| SUPPLIED ENTRIES |
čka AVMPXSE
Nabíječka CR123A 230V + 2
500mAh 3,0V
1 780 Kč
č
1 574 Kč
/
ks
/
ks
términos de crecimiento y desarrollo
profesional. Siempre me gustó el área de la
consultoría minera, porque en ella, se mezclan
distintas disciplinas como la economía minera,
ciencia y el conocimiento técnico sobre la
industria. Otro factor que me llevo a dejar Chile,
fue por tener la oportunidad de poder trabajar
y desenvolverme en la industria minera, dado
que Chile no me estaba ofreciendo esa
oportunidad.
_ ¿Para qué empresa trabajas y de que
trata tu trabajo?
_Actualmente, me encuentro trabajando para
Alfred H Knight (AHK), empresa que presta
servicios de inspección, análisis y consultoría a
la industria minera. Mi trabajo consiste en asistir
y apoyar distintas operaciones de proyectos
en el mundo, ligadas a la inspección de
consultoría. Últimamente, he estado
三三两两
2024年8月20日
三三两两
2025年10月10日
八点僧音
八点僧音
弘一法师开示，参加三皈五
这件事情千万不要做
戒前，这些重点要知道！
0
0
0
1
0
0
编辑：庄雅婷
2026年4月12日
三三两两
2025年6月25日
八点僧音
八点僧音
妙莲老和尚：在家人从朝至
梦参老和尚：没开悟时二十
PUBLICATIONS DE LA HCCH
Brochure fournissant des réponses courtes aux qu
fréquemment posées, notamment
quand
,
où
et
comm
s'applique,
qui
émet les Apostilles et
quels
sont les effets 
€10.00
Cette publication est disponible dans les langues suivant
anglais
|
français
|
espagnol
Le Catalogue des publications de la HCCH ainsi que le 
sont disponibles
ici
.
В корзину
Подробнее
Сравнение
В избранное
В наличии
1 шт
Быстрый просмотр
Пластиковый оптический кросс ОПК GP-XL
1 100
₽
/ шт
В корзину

==

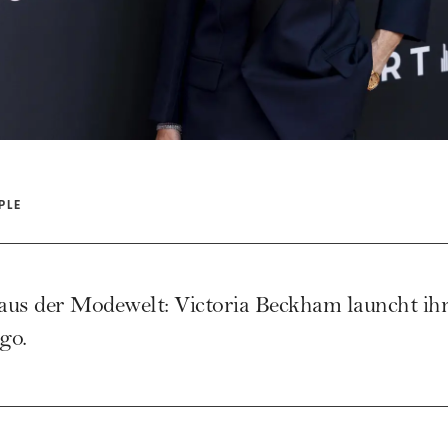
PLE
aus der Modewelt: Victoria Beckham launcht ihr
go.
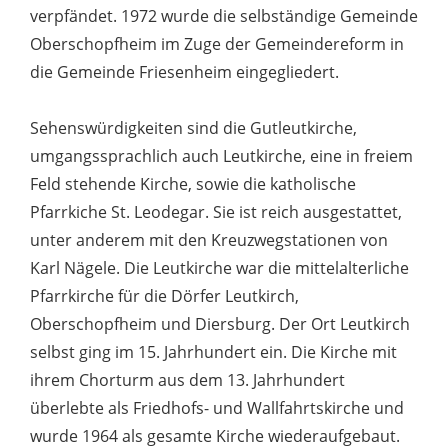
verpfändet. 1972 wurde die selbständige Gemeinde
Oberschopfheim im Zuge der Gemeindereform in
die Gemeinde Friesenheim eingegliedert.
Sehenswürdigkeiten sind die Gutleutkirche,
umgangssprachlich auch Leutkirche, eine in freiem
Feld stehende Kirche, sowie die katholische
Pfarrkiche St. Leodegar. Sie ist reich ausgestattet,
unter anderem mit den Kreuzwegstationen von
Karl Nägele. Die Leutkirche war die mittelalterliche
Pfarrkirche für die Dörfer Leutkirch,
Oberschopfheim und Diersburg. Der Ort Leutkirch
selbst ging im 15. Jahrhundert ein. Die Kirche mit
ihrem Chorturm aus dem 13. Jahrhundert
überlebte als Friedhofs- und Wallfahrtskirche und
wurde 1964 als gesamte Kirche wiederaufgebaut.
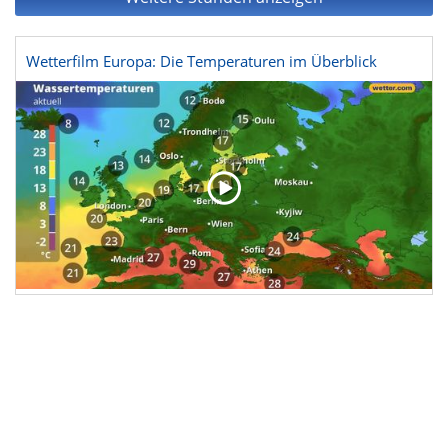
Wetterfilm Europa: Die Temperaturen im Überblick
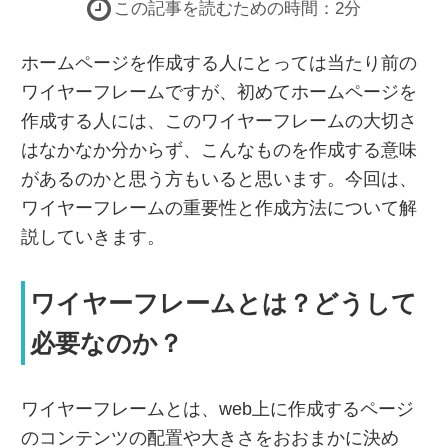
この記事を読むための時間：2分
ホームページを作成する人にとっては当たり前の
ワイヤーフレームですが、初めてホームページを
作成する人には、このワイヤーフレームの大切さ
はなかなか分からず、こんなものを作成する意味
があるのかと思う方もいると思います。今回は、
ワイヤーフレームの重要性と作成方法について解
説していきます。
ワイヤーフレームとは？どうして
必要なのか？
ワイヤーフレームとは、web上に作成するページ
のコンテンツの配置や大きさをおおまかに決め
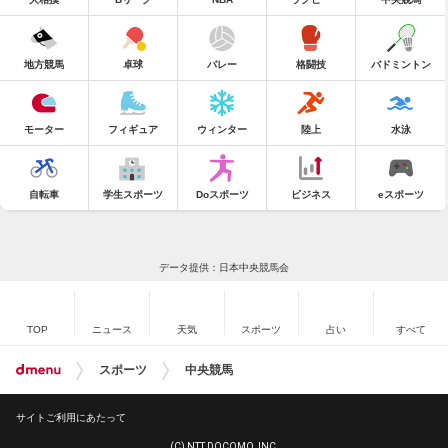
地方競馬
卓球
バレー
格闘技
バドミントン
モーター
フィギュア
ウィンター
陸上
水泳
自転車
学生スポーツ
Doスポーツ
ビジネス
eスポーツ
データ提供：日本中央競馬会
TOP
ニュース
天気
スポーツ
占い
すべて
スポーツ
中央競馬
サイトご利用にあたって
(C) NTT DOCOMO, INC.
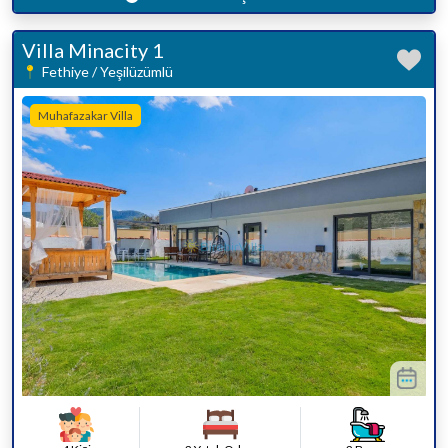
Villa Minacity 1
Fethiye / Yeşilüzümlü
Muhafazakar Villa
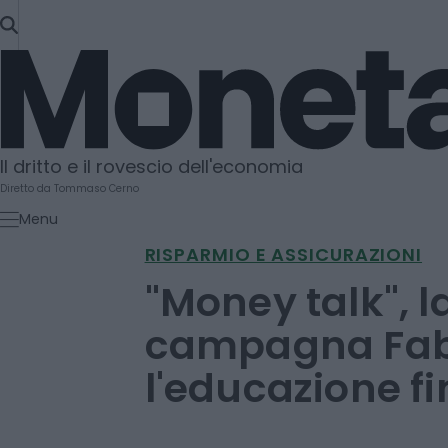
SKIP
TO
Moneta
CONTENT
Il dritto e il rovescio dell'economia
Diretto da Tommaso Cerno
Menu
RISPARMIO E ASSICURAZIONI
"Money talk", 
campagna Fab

==

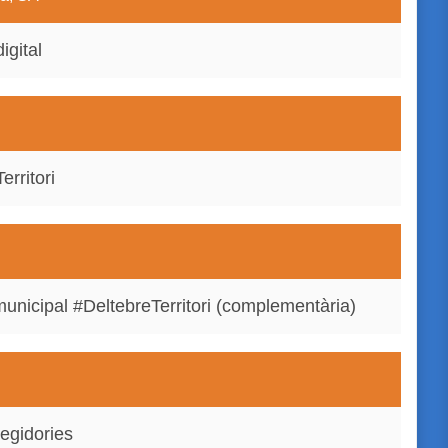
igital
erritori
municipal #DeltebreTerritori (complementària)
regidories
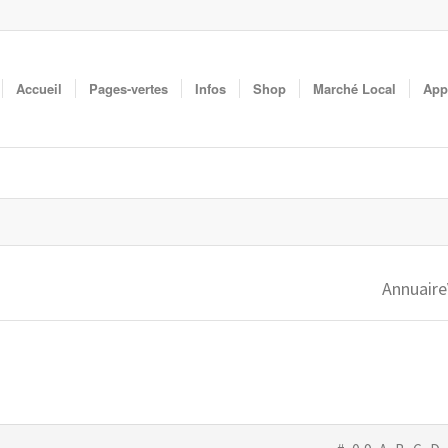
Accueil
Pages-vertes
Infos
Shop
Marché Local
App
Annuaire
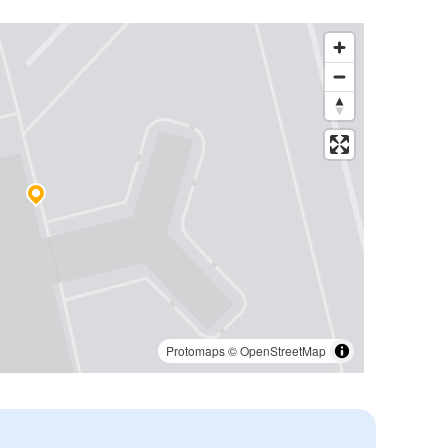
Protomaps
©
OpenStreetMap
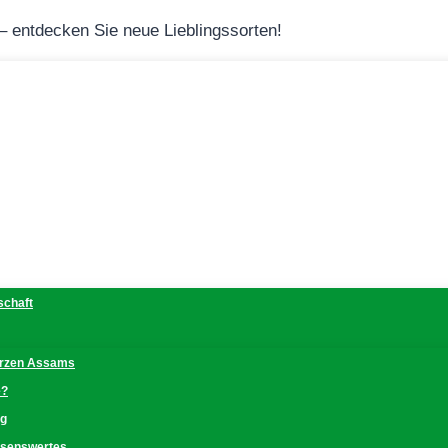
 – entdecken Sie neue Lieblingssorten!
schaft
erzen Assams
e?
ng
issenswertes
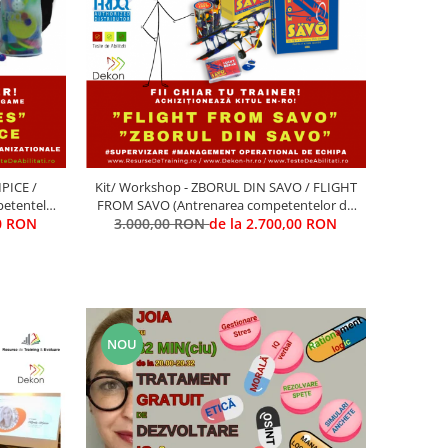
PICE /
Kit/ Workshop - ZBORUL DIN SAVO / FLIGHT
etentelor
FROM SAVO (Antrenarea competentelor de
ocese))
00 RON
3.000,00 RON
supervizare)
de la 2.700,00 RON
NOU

| EXERCISE GOAL |
Filter the listing by the string "industria"; copy each matching line.

| WRITTEN RESPONSE |
industria. Otro factor que me llevo a dejar Chile,
y desenvolverme en la industria minera, dado
la industria minera. Mi trabajo consiste en asistir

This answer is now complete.